Sustainability in Learning – Ideas, Questions, Hopes and Concerns

Tom GibbonsLearning, Organization Development, Preference Assessments, Sustainability2 Comments

Last year I wrote only one post for the TMS Americas site. My blog energy was spent on 10 Good Reasons To Hate Work Teams and OUCH! – The Misfit Between Theory and Experience in Organizations. While the OUCH! posts will continue for a while I am starting a series of posts on the TMS Americas site focusing on sustainability; and more specifically, sustainability in the area of learning and development using the TMS profiles.

This has been a primary focus of ours in the use of our profiles for years and has been accelerated in the past few years with the addition of applications to the various profile HUBs.  Nevertheless, while everyone ‘says’ they want sustainable use of the profiles and sustainable learning in general, our experience is that actually seeing sustainability happen is much, much more of a challenge than saying it is wanted.

While some of this series will borrow from the OUCH! posts and the ideas presented there, especially the Learning and Development series, the focus here will be much more specific to the TMS profiles.

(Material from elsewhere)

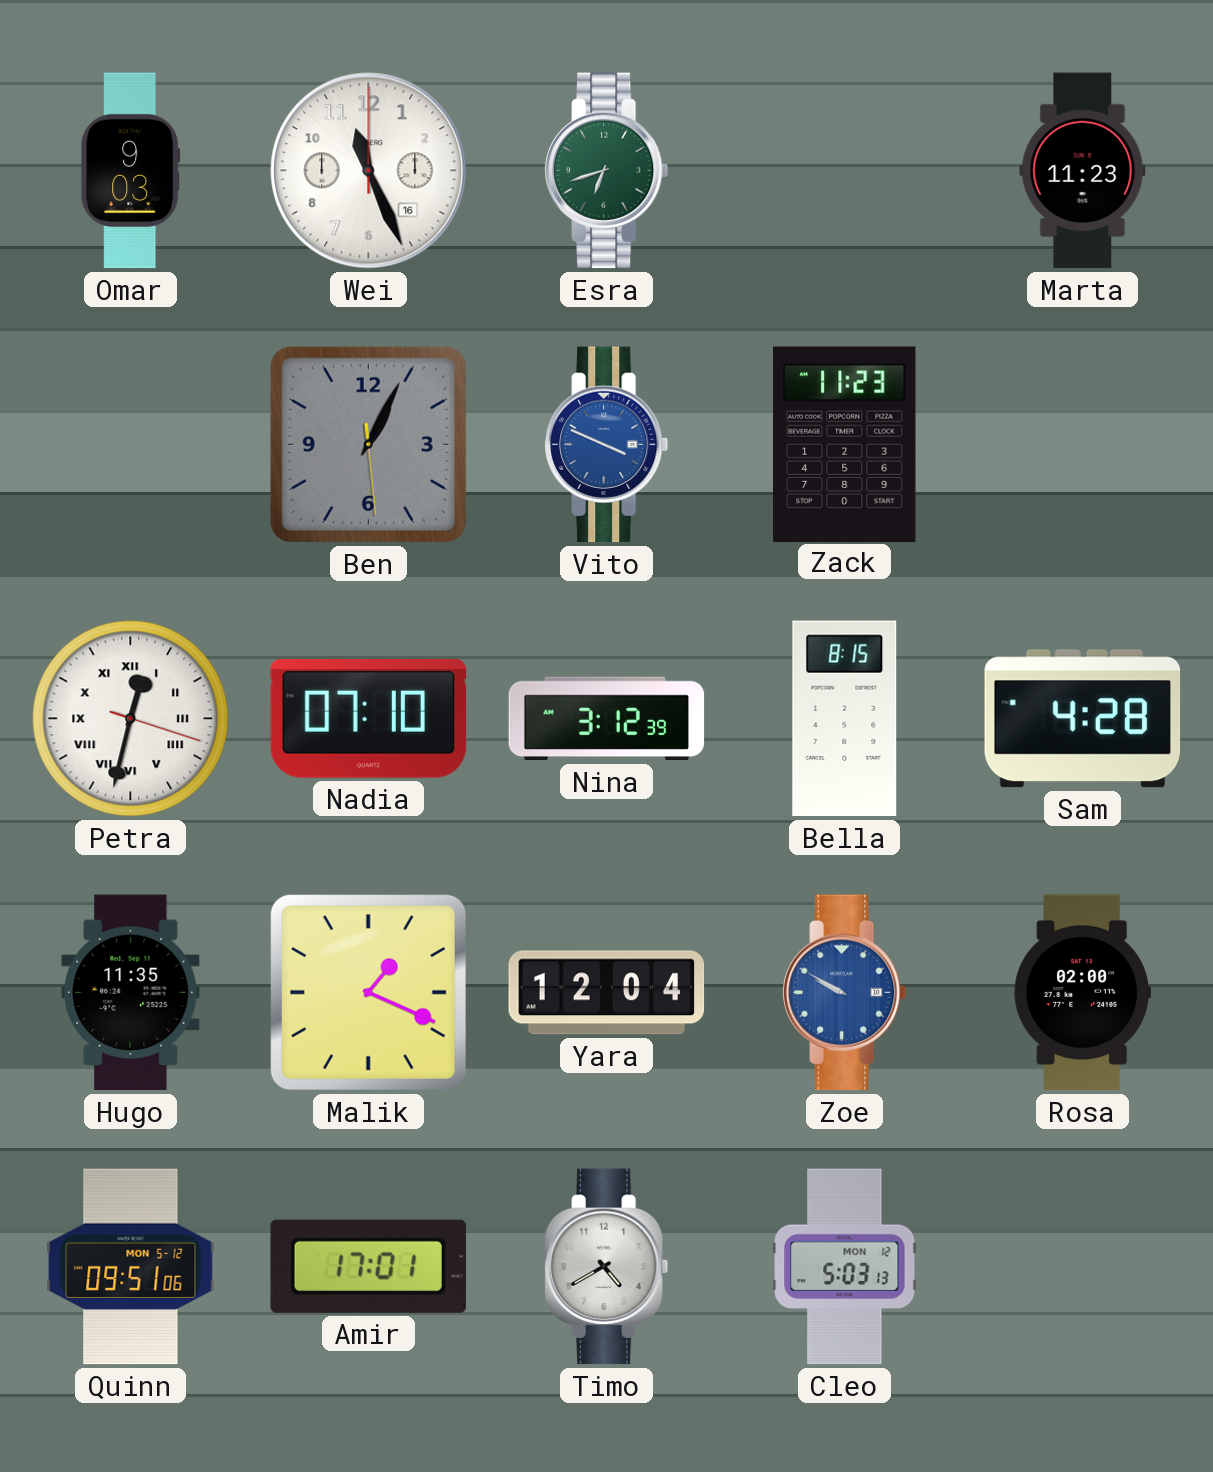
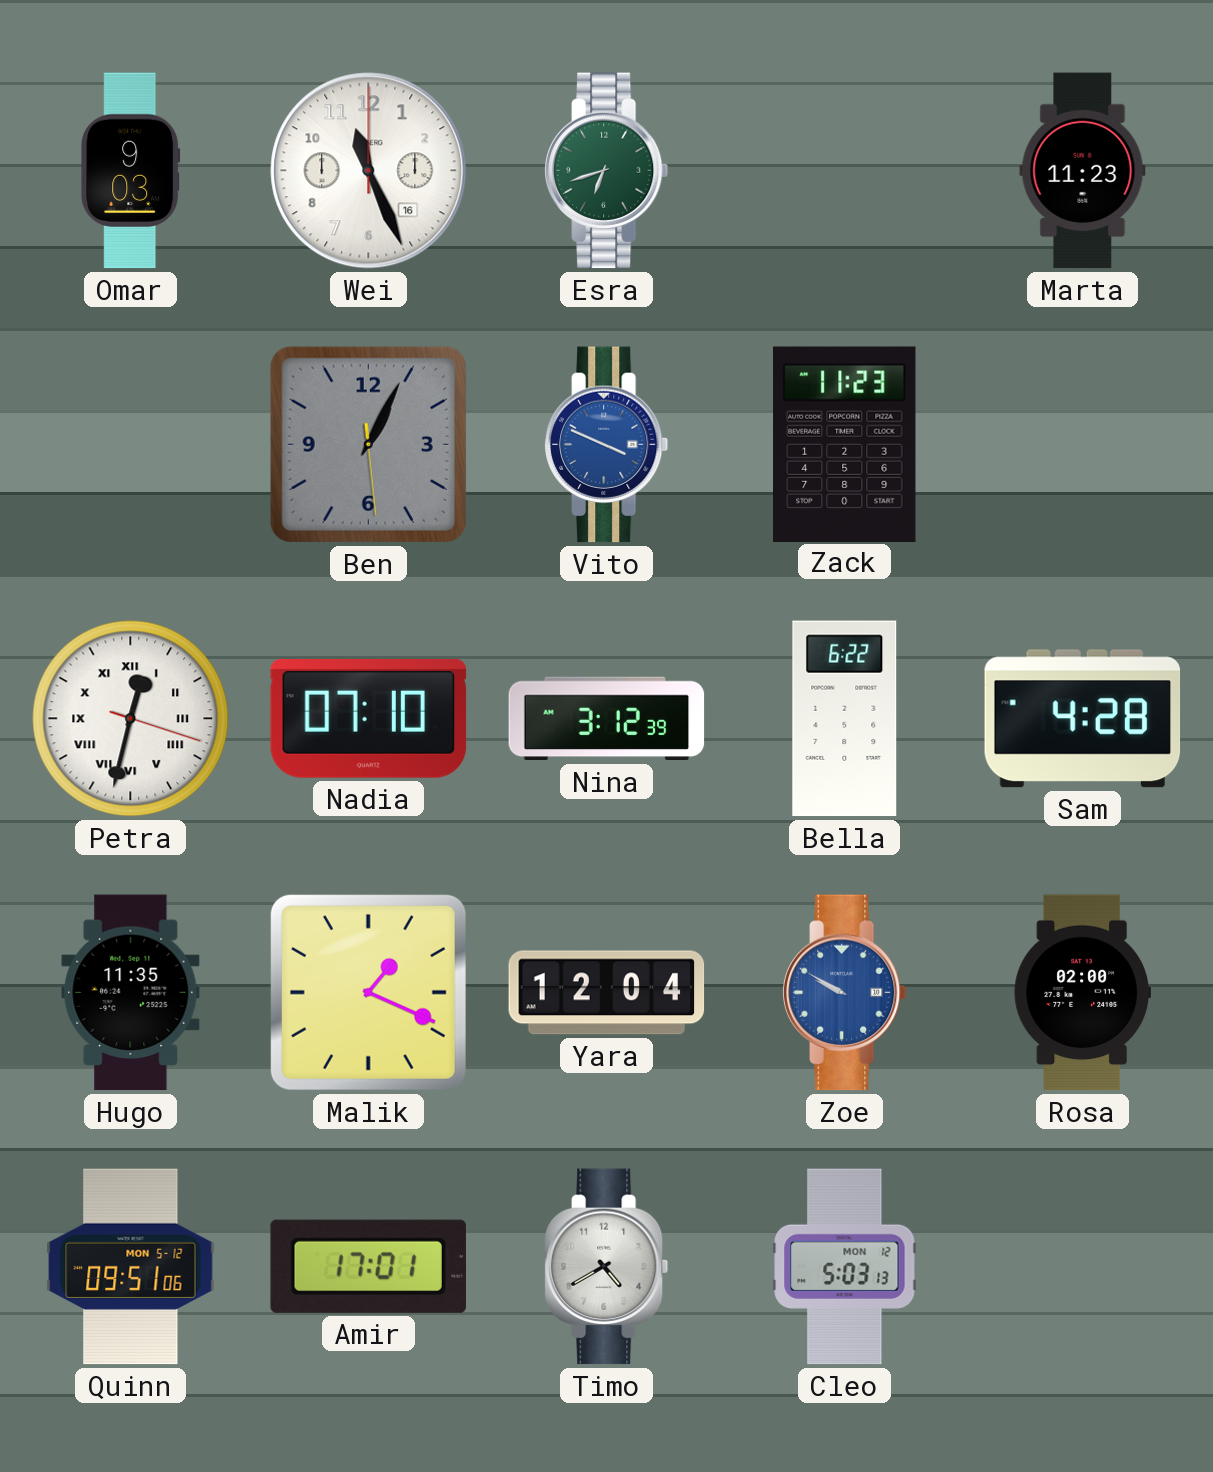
Bella: 8:15 -> 6:22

So what do we mean by sustainability in learning and development in the use of the TMS profiles?

We mean the learning acquired when someone receives their profile produces a change in their behavior that extends over long periods of time and becomes part of their normal, day to day pattern of interaction.

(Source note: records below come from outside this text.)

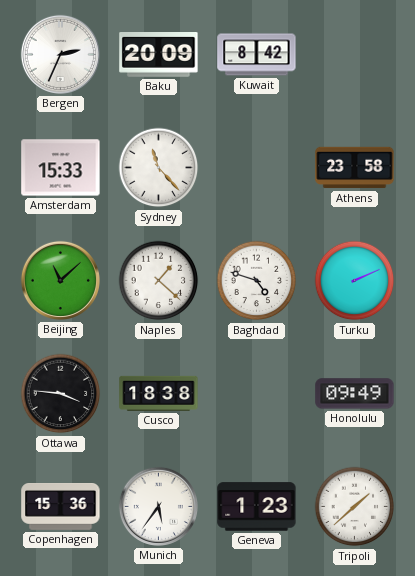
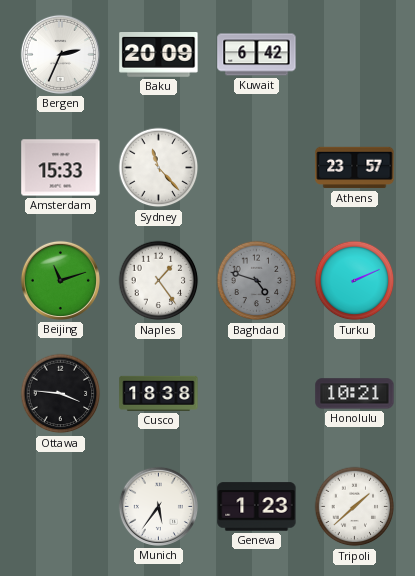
Kuwait: 8:42 -> 6:42
Athens: 23:58 -> 23:57
Beijing: 11:08 -> 11:12
Naples: 1:22 -> 1:24
Baghdad dial: white -> grey
Honolulu: 09:49 -> 10:21
Copenhagen: 15:36 -> none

It is easy to acquire knowledge, it is a much bigger challenge to activate that knowledge into behavior change.

To understand how this behavior change occurs we use our interaction model:

Interaction Model

In terms of work preference (assessed by the Team Management Profile) we describe those preferences as primarily emerging over time, through our interactions, which become our experiences and make up the left loop of the interaction model. This loop or patterns of behavior become quite stable over time and a lot of our behavior becomes almost automatic, requiring very little thought on our behalf. We simply respond in a similar fashion as we typically have, given the context we find ourselves in. We have learned and are comfortable with these patterns.

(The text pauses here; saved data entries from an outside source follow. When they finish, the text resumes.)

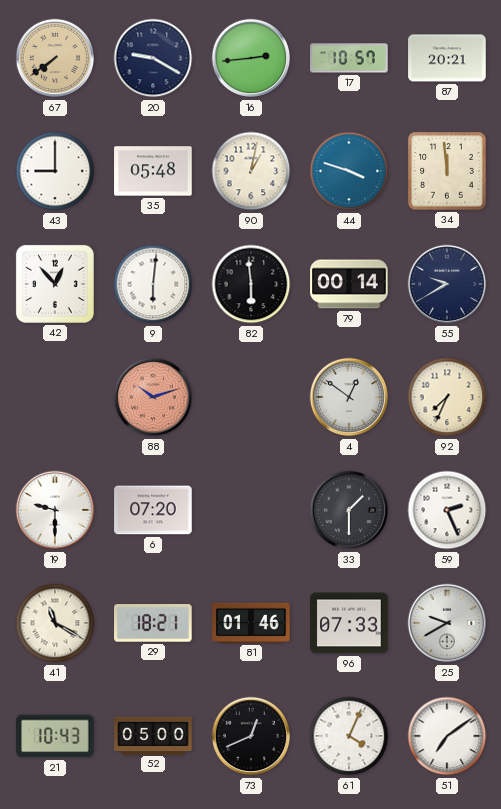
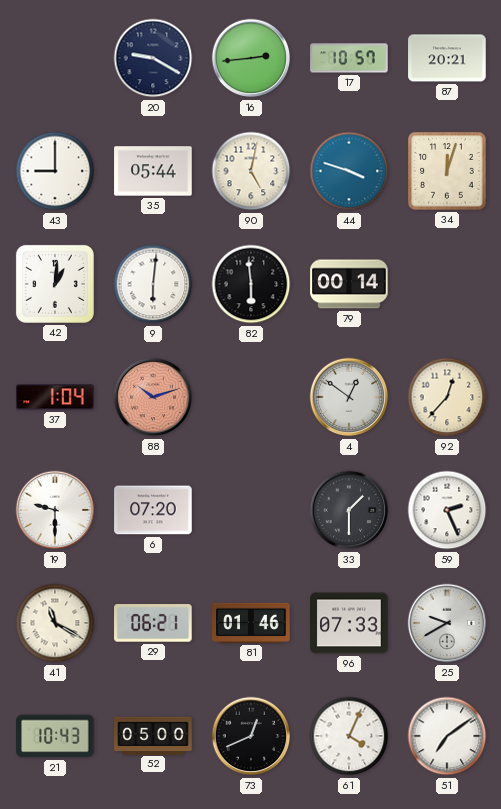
67: 7:39 -> none
35: 05:48 -> 05:44
90: 1:02 -> 5:02
34: 11:59 -> 12:03
42: 12:53 -> 1:01
55: 9:40 -> none
37: none -> 1:04
92: 7:34 -> 12:37
29: 18:21 -> 06:21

It is this stability of the left loop that enables assessments and profiles like the TMP to actually provide a sense of accuracy and utility to the person receiving their profile.  It is also this stability that creates real challenges in behavior change and thus sustainable use of the profile. It is not easy to change a pattern of behavior that has been present for a long time! Heck, it’s not even easy to simply be aware of our patterns of behavior, let alone change them!

In order to change behavior, to change a pattern, we need to create a new left loop. This requires lots of different interactions. Interactions that are using the knowledge available in a profile. The idea is pretty simple, right? So why does it seem to be so hard to actually DO this?

This is what this series will focus on.  I hope you will engage with us and offer your thoughts, ideas and comments.

2 Comments on “Sustainability in Learning – Ideas, Questions, Hopes and Concerns”

  1. I appreciate that you left this with a question, Tom. It is always a puzzle why change is so hard for someone else when the need for it is so obvious to others. Yet you are right to say it is hard to even be aware of our own behavior patterns. Often people will only be able to process information that supports what they already think or believe. We need to find a way to help people access those parts of the assessments that will lead to and support positive change.

  2. Thanks Bonnie! The dynamic you mention of seeing behavior in others that seem so obviously needing change is bang on I think. Our own ‘left loops’ easily become mostly invisible to us which helps us to be what I would call ‘behaviorally efficient’ (we don’t have to think much). Because they are not OUR left loops though, the behavior is highly visible and sometimes headshakingly visible!

    Building to see ourselves as both subject and object of our behavior can help here I think but again, not easy to do. As a subject we are fully engaged in our behavior and as an object we observe our behavior as rationally and objectively as possible; perhaps even shaking our own heads at ourselves!